Menteri Komunikasi dan Digital, Meutya Hafid, mengungkapkan bahwa operator telah menyanggupi penyediaan internet gratis di sejumlah titik kritis seperti posko pengungsian, fasilitas kesehatan, dan kantor pemerintah. Selain itu, warga yang ponselnya rusak atau hilang akibat banjir akan mendapatkan starter pack gratis, termasuk diskon tarif dan perpanjangan masa aktif pulsa.
Menurut Meutya, pemulihan jaringan BTS di Aceh, Sumatra Utara, dan Sumatra Barat kini menjadi prioritas. Sejumlah BTS sempat terputus akibat banjir besar yang melanda berbagai wilayah Sumatra. Dengan dukungan pasokan listrik dari PLN, pemerintah menargetkan pemulihan jaringan dapat dipercepat.

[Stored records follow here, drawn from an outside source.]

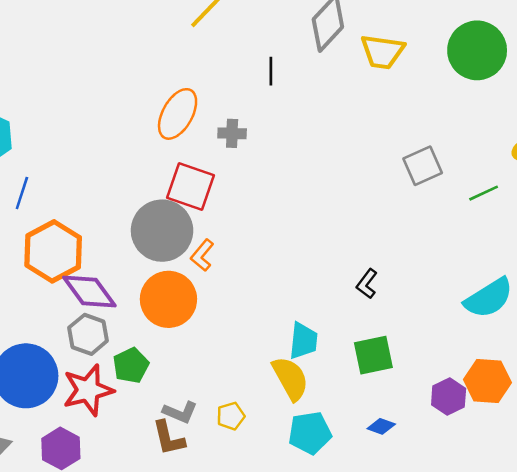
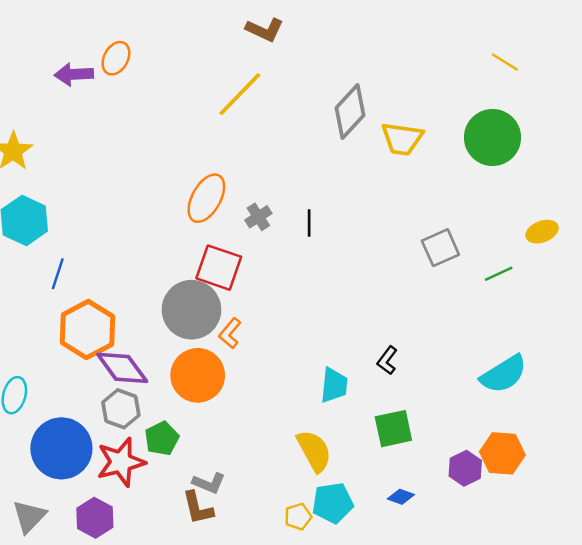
black line: (271, 71) -> (309, 223), moved
gray cross: (232, 133) -> (258, 217), turned -35
cyan trapezoid: (303, 341) -> (334, 385), moved
yellow pentagon: (231, 416) -> (298, 517), moved

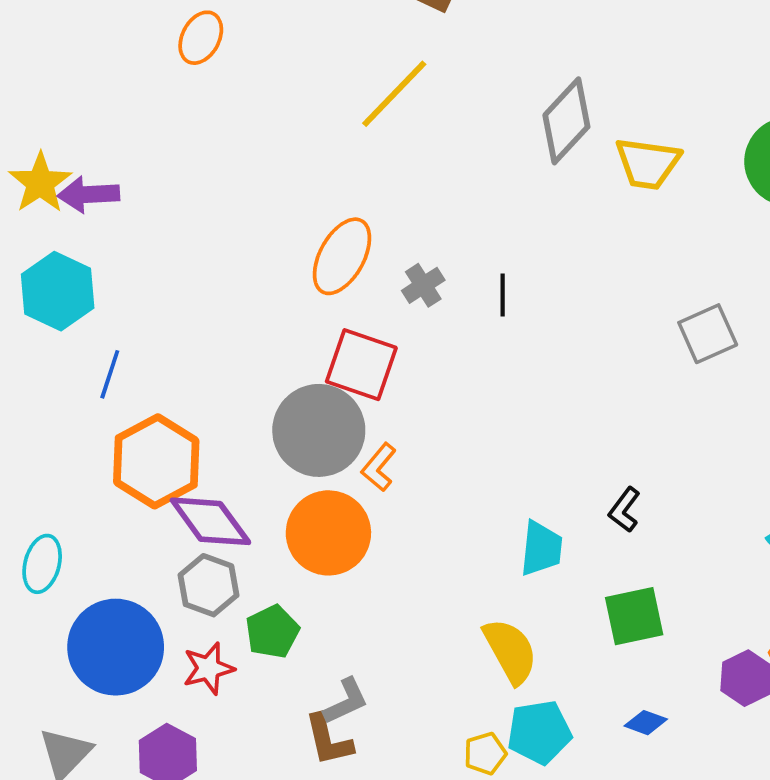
purple arrow: (74, 74) -> (89, 194), moved
red star: (121, 462) -> (208, 668), size x0.7
gray L-shape: (209, 483) -> (346, 701), turned -48

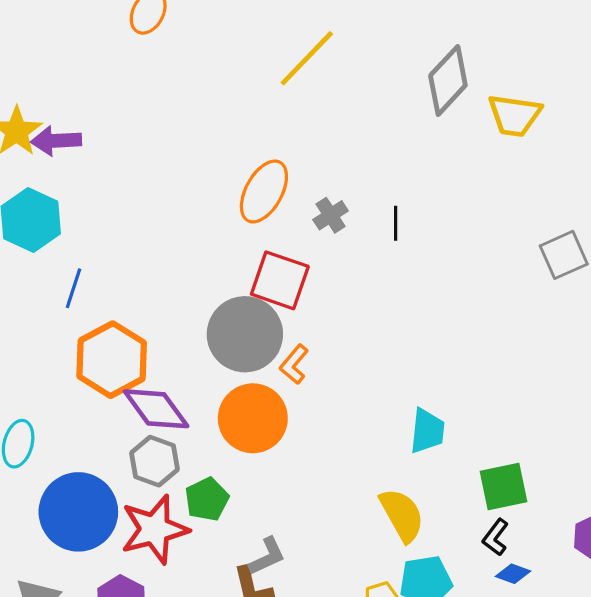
black L-shape: (624, 510) -> (496, 537), moved
red star: (208, 668) -> (154, 529), size x1.6

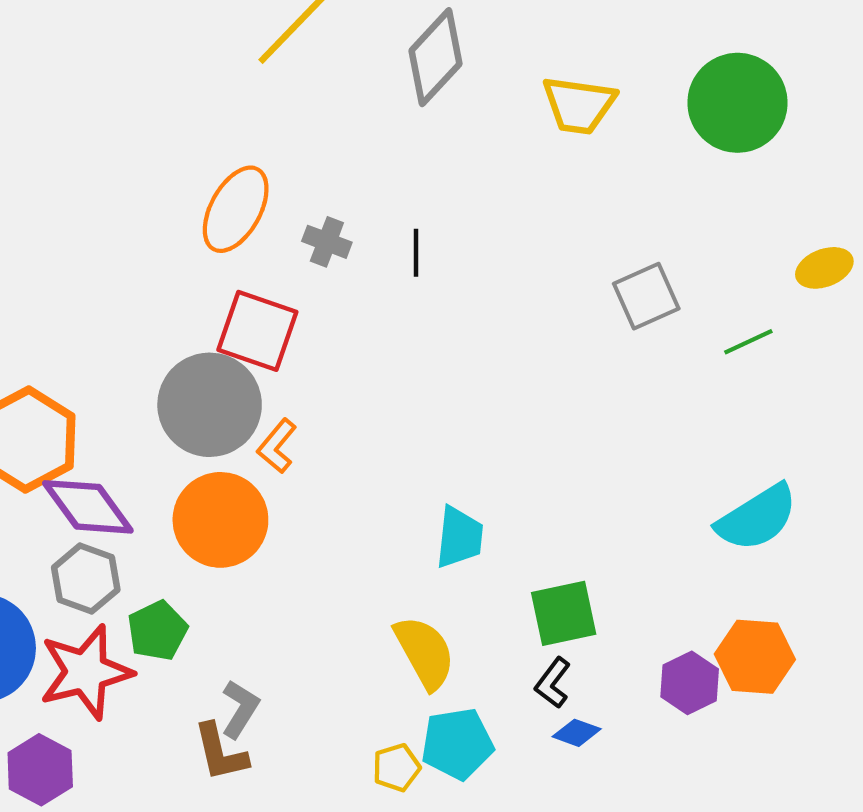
gray diamond: (448, 80) -> (436, 57), moved
gray cross: (331, 215) -> (327, 242), turned -36
gray L-shape: (267, 556) -> (240, 709), turned -33

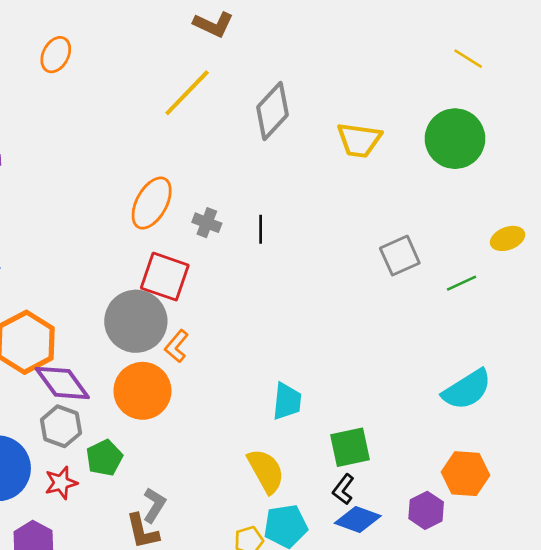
red star: (86, 672) -> (61, 483), size x0.6
purple hexagon: (690, 683) -> (426, 510), moved
blue diamond: (577, 733) -> (358, 520), size x1.6

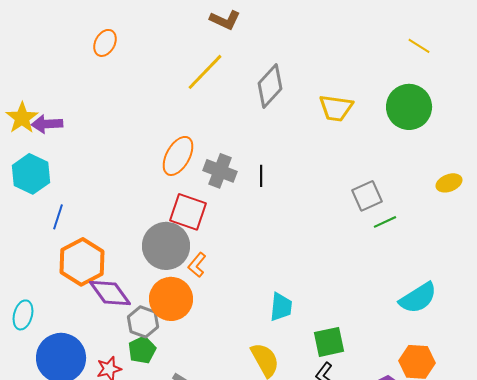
gray cross: (207, 223) -> (220, 171), size x1.5
green line: (462, 283) -> (385, 222), moved
gray hexagon: (61, 426) -> (143, 322), moved

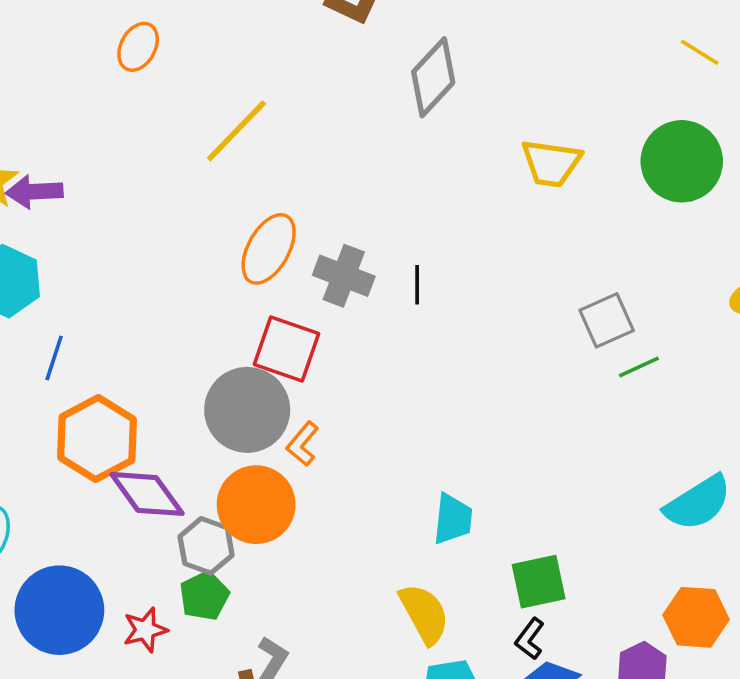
yellow line: (205, 72) -> (236, 131), moved
gray diamond: (270, 86) -> (433, 77), moved

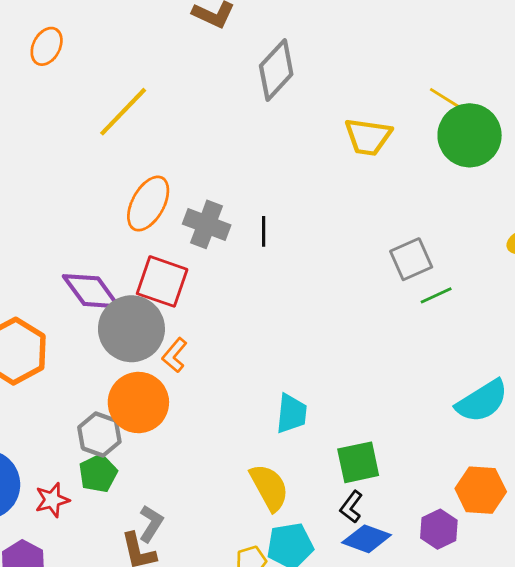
yellow line: (700, 52) -> (444, 98), moved
purple diamond: (147, 494) -> (91, 291), moved

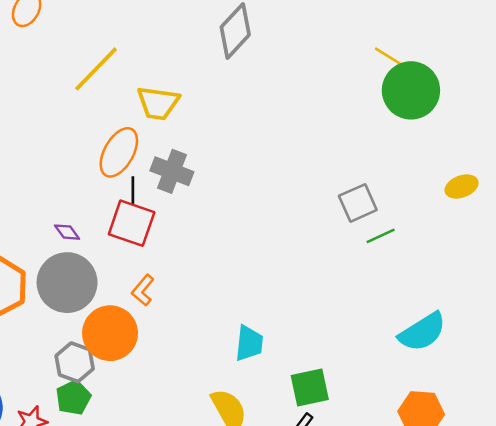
yellow trapezoid: (368, 137) -> (158, 103), moved
black line: (264, 231) -> (133, 190), moved
purple diamond: (91, 291) -> (67, 232), size x0.5
gray circle: (131, 329) -> (67, 283), moved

PLN menargetkan listrik kembali normal pada 4 Desember, sehingga perbaikan infrastruktur oleh operator seluler dapat dilakukan serentak mulai 5 Desember. Saat ini, Aceh mengalami gangguan jaringan hingga 60 persen karena pasokan listrik belum pulih. Pemerintah optimistis pada 5 Desember nanti jaringan di Aceh dapat kembali naik hingga 75 persen.
Dengan sinergi pemerintah, operator, dan PLN, akses komunikasi di wilayah terdampak banjir diharapkan segera pulih untuk mendukung distribusi bantuan dan keselamatan warga.